Tuesday, January 19, 2010

But why not me?

I was at a Meetup event the other night that ended up being attended only by women. As the night went on, we ended up chatting about whether or not this is a good group to meet a potential life partner. I think it has the potential for that but I was in the minority. True, most of the events are attended primarily by women and true, according to census data women over the age of 25 overwhelmingly outweigh the number of men (regardless of marital status) and true, most of the men in this group are close to 50 if not over and true, when the younger men come to the events they do have a bunch of women swarming around them like flies. But it could still happen.

So as we are discussing this the conversation turned to a member who was removed from the group for making some of the other members uncomfortable by hitting on anything that moves. Really? I have met him several times and he is never once hit on me. One of the girls said I should consider myself lucky because he's really creepy but I don't feel blessed. I feel rejected. How come I'm not good enough to be hit on too? He's certainly had the opportunity to do so. Granted I'm not interested, but it would still be nice to have someone express interest in me-to make me feel like I might be attractive to someone. I was feeling washed up before I found out about this-this certainly didn't help. Statistically, the odds are already stacked against me; what does it say if I can't even get hit on by someone who hits on everyone?

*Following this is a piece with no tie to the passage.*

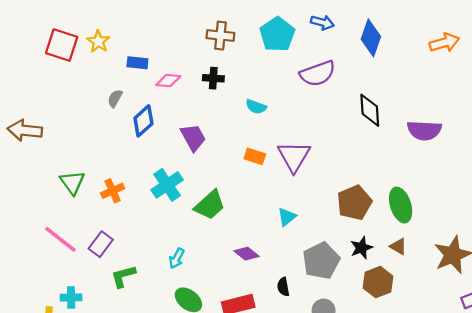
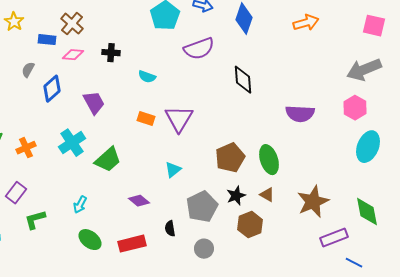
brown cross: (220, 36) -> (72, 24), moved, turned 35
purple semicircle: (424, 130) -> (300, 114), moved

It's been almost two years since James died and other than a co-worker who invited me to dinner, which I declined for a variety of reasons, no one has even looked at me twice. And now that I am thinking about dating again, I hear my dad's words again: "What's so wrong with you that you can't attract a man?" I know it's too soon to give up hope. And I know I have a lot to offer to the right person. But it's things like this that make it hard to keep the faith.